Stuck in a conversation between a group of businessmen from France, a 26-year-old chartered accountant from Calcutta, wearing slightly thick black-rimmed specs, slides into the chit-chat after a quick command: “Hey Meta, start live translation”. Every sentence gets translated into English in real time through the speakers in the glasses.
It’s not a scene from a Mission: Impossible film; it’s Ray-Ban Meta glasses that are coming to India very soon.
The technology mirrors a broader ambition of Silicon Valley to shift computing away from smartphones and towards our faces.
Ray-Ban Meta glasses are already a trend among the youth in the US and the company feels the scope can be increased by expanding into more markets. Therefore, they have chosen Mexico, India and the UAE for the next push.
The next-generation Ray-Ban Meta glasses were launched in partnership with EssilorLuxottica in September 2023 following the launch of Ray-Ban Stories, Meta’s first-ever smart glasses, in 2021. Since then, there have been improvements on the side of Meta’s AI assistant, called Meta AI.
What looks like a stylish pair of shades is packed with technology, allowing users to send and receive direct messages, photos and audio and video calls from Instagram, besides making calls and sending messages through WhatsApp and Messenger as well as the native messaging app on iPhone or Android phone.

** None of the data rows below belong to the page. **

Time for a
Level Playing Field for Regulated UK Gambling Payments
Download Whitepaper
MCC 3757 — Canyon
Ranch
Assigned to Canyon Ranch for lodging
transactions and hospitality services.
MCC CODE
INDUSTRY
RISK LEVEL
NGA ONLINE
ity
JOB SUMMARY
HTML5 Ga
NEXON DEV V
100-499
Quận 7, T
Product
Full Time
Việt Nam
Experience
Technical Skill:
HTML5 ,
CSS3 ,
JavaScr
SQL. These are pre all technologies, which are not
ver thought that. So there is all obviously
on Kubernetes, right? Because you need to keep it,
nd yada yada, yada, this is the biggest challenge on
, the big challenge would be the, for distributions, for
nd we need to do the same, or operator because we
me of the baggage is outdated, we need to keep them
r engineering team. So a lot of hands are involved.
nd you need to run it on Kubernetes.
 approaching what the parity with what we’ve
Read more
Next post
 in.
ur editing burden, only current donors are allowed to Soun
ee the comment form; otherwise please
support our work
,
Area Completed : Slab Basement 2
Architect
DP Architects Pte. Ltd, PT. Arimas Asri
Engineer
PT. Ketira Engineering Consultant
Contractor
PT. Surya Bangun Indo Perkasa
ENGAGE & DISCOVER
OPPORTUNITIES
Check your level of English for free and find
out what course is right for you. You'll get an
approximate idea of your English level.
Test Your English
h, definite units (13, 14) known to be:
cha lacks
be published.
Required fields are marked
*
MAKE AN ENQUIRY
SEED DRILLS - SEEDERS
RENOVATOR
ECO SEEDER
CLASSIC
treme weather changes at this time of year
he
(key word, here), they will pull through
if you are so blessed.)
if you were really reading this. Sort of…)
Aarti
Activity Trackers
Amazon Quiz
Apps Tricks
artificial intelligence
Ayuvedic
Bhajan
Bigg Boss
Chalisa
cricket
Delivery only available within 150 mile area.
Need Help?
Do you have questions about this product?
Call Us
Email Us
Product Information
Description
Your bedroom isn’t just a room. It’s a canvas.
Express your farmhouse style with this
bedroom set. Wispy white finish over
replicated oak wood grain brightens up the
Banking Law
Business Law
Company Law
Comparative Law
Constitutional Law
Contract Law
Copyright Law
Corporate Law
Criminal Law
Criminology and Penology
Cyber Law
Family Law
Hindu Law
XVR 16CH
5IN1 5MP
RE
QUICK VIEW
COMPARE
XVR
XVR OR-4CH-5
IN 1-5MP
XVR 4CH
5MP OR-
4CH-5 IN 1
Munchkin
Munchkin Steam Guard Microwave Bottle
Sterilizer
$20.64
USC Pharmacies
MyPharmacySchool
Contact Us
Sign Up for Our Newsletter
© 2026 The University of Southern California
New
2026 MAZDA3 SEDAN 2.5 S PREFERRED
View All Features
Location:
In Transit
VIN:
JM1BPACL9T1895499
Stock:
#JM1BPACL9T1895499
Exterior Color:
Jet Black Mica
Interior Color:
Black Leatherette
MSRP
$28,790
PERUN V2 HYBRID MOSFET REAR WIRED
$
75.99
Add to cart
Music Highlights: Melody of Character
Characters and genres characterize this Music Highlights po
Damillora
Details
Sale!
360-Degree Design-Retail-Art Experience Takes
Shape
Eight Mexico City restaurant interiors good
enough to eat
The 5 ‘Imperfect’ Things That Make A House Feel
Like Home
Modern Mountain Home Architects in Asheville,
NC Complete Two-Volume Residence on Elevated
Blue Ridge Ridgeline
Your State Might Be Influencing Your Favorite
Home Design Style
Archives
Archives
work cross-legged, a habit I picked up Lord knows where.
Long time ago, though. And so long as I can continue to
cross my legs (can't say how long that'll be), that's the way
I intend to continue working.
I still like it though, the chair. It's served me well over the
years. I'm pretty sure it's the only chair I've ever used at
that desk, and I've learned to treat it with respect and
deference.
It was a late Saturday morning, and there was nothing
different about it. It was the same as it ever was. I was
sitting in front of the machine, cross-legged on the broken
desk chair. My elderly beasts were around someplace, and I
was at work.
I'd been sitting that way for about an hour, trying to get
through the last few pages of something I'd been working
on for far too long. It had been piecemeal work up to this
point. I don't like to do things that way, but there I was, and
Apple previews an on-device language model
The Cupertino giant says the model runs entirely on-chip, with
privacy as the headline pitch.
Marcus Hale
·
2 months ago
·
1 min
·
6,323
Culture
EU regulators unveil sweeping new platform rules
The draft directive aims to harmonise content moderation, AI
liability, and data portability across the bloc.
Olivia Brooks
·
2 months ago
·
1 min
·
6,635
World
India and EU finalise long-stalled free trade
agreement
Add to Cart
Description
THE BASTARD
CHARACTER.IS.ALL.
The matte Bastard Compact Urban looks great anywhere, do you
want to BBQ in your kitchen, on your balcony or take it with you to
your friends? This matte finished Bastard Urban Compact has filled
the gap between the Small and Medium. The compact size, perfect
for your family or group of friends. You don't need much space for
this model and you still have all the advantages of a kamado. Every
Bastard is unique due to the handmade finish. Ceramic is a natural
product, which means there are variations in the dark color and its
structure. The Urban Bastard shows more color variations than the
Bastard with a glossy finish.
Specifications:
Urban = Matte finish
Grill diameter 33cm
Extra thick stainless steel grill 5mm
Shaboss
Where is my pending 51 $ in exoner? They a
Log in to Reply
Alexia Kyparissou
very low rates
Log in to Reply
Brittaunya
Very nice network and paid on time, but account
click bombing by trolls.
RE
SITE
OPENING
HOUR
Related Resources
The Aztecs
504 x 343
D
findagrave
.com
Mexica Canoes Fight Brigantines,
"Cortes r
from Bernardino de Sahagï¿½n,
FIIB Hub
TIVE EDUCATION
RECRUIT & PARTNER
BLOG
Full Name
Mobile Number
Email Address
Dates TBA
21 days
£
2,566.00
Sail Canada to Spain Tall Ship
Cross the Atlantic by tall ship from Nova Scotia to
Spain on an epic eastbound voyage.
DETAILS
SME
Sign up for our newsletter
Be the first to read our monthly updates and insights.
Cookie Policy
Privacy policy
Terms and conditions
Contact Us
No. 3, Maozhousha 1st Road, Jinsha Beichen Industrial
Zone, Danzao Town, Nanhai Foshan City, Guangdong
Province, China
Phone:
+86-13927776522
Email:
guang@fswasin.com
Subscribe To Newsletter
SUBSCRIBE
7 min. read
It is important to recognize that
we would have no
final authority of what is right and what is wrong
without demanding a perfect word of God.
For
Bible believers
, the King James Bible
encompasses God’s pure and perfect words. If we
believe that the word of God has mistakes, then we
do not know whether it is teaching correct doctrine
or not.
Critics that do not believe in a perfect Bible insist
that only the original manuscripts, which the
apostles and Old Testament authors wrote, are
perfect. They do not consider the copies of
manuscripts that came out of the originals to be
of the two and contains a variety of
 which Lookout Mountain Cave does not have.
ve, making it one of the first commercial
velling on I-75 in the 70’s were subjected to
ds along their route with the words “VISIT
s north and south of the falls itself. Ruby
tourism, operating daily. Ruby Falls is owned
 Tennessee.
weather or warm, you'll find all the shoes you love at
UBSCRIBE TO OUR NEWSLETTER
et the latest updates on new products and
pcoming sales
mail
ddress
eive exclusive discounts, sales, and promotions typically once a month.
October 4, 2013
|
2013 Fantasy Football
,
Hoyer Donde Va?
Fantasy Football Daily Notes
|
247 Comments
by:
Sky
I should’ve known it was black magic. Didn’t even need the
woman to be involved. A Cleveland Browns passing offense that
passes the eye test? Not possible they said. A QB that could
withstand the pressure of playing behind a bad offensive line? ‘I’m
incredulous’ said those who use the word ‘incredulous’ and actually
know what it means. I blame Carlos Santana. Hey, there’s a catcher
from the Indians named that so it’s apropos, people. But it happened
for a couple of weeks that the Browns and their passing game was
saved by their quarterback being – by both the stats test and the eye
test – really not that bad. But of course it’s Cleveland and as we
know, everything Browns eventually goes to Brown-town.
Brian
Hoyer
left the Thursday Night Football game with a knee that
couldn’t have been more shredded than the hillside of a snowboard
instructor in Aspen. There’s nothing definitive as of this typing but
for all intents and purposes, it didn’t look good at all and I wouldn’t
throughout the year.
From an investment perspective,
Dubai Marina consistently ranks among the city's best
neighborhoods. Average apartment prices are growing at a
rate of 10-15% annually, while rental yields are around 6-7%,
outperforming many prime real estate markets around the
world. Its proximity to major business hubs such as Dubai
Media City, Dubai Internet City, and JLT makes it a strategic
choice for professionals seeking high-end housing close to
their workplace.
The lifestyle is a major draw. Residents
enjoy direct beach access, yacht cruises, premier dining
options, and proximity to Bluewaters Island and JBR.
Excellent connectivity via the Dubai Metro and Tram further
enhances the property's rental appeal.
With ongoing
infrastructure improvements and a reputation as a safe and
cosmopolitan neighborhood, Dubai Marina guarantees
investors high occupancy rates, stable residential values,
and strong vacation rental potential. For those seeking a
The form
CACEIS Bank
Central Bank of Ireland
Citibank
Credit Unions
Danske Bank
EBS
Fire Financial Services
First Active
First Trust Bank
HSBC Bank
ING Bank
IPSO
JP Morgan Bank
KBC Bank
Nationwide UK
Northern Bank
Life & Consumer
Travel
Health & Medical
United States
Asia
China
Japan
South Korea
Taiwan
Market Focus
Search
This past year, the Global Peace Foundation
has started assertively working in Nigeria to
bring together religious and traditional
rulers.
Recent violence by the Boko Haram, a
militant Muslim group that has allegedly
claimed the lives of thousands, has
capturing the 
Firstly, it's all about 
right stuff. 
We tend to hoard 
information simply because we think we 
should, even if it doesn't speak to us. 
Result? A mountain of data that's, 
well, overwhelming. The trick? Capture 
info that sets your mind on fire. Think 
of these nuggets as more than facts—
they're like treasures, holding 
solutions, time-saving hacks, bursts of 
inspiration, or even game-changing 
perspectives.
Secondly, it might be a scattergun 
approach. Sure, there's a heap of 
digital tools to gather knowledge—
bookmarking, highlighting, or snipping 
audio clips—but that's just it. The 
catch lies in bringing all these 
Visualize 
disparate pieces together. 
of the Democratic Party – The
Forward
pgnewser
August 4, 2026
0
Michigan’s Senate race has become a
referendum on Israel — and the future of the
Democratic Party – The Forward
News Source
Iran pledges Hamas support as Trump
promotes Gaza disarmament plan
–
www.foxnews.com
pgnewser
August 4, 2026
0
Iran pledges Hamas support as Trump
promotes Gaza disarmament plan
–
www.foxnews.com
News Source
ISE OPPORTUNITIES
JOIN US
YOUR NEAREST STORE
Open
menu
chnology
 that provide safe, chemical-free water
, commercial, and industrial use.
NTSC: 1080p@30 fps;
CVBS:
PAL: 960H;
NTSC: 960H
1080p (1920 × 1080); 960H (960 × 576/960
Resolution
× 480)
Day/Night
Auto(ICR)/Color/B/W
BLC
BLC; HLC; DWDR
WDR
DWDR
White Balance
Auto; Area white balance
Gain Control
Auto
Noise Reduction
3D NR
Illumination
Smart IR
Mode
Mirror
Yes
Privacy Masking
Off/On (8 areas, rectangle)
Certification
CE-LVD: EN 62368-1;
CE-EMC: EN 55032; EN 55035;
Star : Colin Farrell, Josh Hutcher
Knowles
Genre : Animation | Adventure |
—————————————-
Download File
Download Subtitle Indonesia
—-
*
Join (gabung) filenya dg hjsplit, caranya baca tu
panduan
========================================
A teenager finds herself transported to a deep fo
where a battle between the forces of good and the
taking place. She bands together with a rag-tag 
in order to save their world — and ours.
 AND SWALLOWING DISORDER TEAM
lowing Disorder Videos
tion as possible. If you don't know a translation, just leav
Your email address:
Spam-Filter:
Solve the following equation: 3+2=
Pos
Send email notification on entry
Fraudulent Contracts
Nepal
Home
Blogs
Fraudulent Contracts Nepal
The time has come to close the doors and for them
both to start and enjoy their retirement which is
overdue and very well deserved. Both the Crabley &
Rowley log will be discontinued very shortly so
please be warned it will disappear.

Anything with a camera brings in privacy concerns as well as the chance of
affecting our ability to focus. Besides holding conversations in English, French, Italian and Spanish (even without Wi-Fi or network connectivity, provided you’ve downloaded the language pack in advance), you can listen to music apps, including Apple Music, Spotify, Amazon Music and the song-identifying platform Shazam.
Coming soon to general availability in the US and Canada, users will be able to have a conversation with Meta AI through the glasses where the smart assistant “can see what you see continuously and converse with you more naturally”.
Not everyone wants to get photographed in public spaces. Though Meta hasn’t mentioned the privacy-focused features coming with the glasses in India, the previous versions have included a Capture LED light to indicate when the camera is recording and tamper-detection technology that gets activated if the LED is covered.
What about sneaky photos in the gym or the supermarket? Or recording a short clip in the movie theatre? These are unanswered questions. At the same time, Meta glasses could be good at capturing slice-of-life moments that one may not usually record because the hands would be preoccupied.
Apple already has a spatial computing headset called Vision Pro but those are expensive and heavy on the head. A new Bloomberg report mentions that glasses have become Apple’s bigger goal in the long run. But true augmented reality (AR) glasses are still years away because they require a variety of technologies to be perfected, including high-resolution displays, a high-performance chip and a tiny battery that could offer hours of power each day. What Meta is offering at the moment are non-AR glasses as the company moves towards AR spectacles.
Google Glass from a decade ago promised plenty, but production of the Google Glass Enterprise Edition stopped in 2023.